Carlo Sabatini racconta il vivaio del Padova: "Voglio chiudere la carriera qui, è la mia città di adozione"

Pur essendo perugino di nascita, Carlo Sabatini è ormai padovano d'adozione: il tecnico classe 1960 ha ormai legato indissolubilmente il suo nome alla città patavina. Nel Calcio Padova ha rivestito praticamente tutti i ruoli possibili: ha allenato quasi tutte le formazioni giovanili e pure la prima squadra, tornando più volte, tra un'esperienza e l'altra, all'ombra degli Euganei. Nel 2019 il quarto ritorno (dopo che per la prima volta era arrivato a Padova nel 1990), questa volta nelle vesti di responsabile del settore giovanile, ruolo che ricopre ora per la terza stagione consecutiva: "La mia ambizione è chiudere la mia carriera qui, a Padova".
Ormai la tua carriera e la tua vita sono legate a tutto tondo alla città di Padova.
"Lo ribadisco ancora una volta: Padova è la mia città d'adozione. Qua sono nati i miei figli e ormai ci sono legato sia affettivamente che professionalmente. Quando mi arrivò la prima chiamata per me fu qualcosa di importante perché dovetti lasciare la mia famiglia per vivere quest'avventura e far diventare la mia passione il mio lavoro. Questo è stato possibile grazie a questa società. Ho fatto 23 anni tra settore giovanile e prima squadra, e quella di diventare responsabile del settore giovanile la lego al mio voler chiudere la mia carriera nel mondo del calcio qui, lavorando in un settore giovanile già molto quotato. Naturalmente ci sono state problematiche, fallimenti e quindi anche i giovani ci hanno rimesso, ma nel corso degli anni è sempre stato fatto un ottimo lavoro qualitativo. Vorrei portare avanti quanto fatto, perché penso il Padova abbia una struttura importante da un punto di vista qualitativo. La struttura è ben collaudata e mi consente di passare molte ore in campo".
Quanto è cambiata, secondo te, nel corso degli anni, la gestione di un settore giovanile?
"Ovviamente sono cambiate tante cose, in primo luogo i ragazzi: sono passate tantissime generazioni, sono cambiati i genitori, le famiglie, sono cambiate le strutture. L'importante è che chi si avvicina al mondo del settore giovanile abbia una grandissima passione dentro e chi svolge quest'attività deve farlo con gratificazione".

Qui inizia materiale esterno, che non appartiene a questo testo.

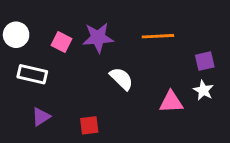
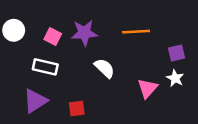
white rectangle: (32, 74) -> (45, 67), moved
pink triangle: (171, 102) -> (147, 88), turned -45
purple triangle: (41, 117) -> (35, 101), size x1.5

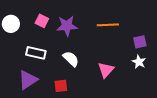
pink square: (53, 37) -> (42, 21), moved
white semicircle: (105, 68) -> (71, 59), moved
pink triangle: (147, 88) -> (106, 70), moved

Quanto incide la formazione nel lavoro che svolgete come settore giovanili?
"Coincide con quello che vogliamo noi, ovvero far crescere tatticamente e tecnicamente tutti i nostri ragazzi.
Il comportamento è fondamentale, non solo quello dei ragazzi ma anche il nostro: vogliamo creare un clima positivo che instauri dialogo, tra giocatori e staff tecnico. Dobbiamo avere un clima serio e importante il tutto in un contesto di positività".
Ti manca fare l'allenatore?
"Sì, ogni tanto mi manca. Quando sei a bordo campo ogni tanto vorresti intervenire e proporre un'esercitazione, ma devo restare entro i miei paletti e rispettare il mio ruolo, che mi vuole vicino sia ai ragazzi che agli allenatori. Io al massimo posso fare dei feedback e aiutare i tecnici a rielaborare quanto fatto durante l'allenamento. Cerco di mettere la mia esperienza a disposizione a tutti i livelli".
Lo scouting invece come lo gestite, in un territorio congestionato come quello veneto?
"Non è semplice, perché ci sono tante squadre importanti e prestigiose nel raggio di pochi chilometri. Il Padova si distingue per curare in maniera efficace e attenta l'attività di base. A livello provinciale cerchiamo di non farci sfuggire nessun giocatore, anche se abbiamo a due passi tantissime società importanti. In questo noi abbiamo una struttura solida e collaudata che riteniamo fondamentale: fino agli esordienti cerchiamo di seguire tutte le squadre locali, con cui siamo gemellati, e proviamo a fare qualcosa anche a livello regionale. Abbiamo limitato la foresteria perché potevamo fare scelte meno precise quindi battiamo molto nella provincia in un raggio di cinquanta chilometri dal centro. Il livello su cui quindi ci concentriamo di più è sicuramente quello dell'attività di base".
E lo scouting dei più grandi?
"Lo facciamo, anche io in prima persona mi muovo per qualche ragazzo ma è più complicato perché la concorrenza, per l'appunto, è tanta. Se vediamo un ragazzo che ci piace però andiamo a vederlo anche a cento chilometri di distanza".